Oleh Rafli Ahmad Fauzan
TIDAK ada yang lebih indah dari masa lalu, masa kini, dan masa yang akan datang. Semuanya indah. Indah atau tidaknya bergantung pada pendapatmu, pada isi hatimu. Bergantung pada isi dompetmu. Bergantung pada apa saja, deh, pokoknya bebas. Itu adalah saya yang sedang duduk di balkon kobong*, baca buku, dan tentu saja sambil minum kopi dan makan kue. Makan buah nanas hasil pemberian orang tua teman saya yang baru datang dari rumahnya setelah beberapa hari izin dari pondok.
Di dalam kobong sedang ada banyak orang.

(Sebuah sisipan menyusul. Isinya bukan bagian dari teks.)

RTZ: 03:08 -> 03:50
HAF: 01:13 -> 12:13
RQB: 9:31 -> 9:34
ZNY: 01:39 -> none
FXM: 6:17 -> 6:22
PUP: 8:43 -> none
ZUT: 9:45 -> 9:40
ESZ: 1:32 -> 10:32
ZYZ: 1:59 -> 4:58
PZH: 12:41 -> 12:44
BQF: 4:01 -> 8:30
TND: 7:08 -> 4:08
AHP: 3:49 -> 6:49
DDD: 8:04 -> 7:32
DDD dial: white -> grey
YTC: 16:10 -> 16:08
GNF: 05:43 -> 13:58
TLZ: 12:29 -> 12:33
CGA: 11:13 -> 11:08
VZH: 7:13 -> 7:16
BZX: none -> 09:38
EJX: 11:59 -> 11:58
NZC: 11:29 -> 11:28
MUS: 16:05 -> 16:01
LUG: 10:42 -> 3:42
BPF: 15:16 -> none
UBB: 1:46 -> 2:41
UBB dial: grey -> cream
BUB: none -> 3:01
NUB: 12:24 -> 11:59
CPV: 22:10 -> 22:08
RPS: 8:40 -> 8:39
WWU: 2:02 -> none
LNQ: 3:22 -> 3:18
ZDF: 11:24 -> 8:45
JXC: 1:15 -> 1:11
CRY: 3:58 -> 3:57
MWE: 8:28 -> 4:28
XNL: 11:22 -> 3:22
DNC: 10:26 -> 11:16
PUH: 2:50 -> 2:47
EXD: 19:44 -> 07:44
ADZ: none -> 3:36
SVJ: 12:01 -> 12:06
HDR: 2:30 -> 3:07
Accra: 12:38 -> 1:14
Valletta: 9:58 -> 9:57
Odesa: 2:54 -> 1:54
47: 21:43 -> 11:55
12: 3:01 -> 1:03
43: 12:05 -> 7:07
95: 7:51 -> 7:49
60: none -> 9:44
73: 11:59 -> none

Ada orang tua, ada anak-anak, dan mugkin juga ada tikus, tapi sembunyi. Pokoknya ramai sekali, pada ngapain, saya gak tahu. Biasalah, itu keluarga teman saya yang baru datang dari rumahnya di Subang, dalam rangka mengantarkan anaknya sambil silaturahmi. Tadi kami baru pulang sama-sama dari masjid, dari melaksanakan salat Magrib. Mungkin kini teman saya dan keluarganya lagi sibuk ngobrol sambil makan dengan teman-teman saya yang lainnya. Mereka itu, ya, mereka teman saya yang selalu gembira kalau ada keluarga temannya yang datang. Ini aneh, bukankah harusnya sedih? Sedih karena mereka mau pergi lagi. Terutama kalau makanan pemberiannya habis.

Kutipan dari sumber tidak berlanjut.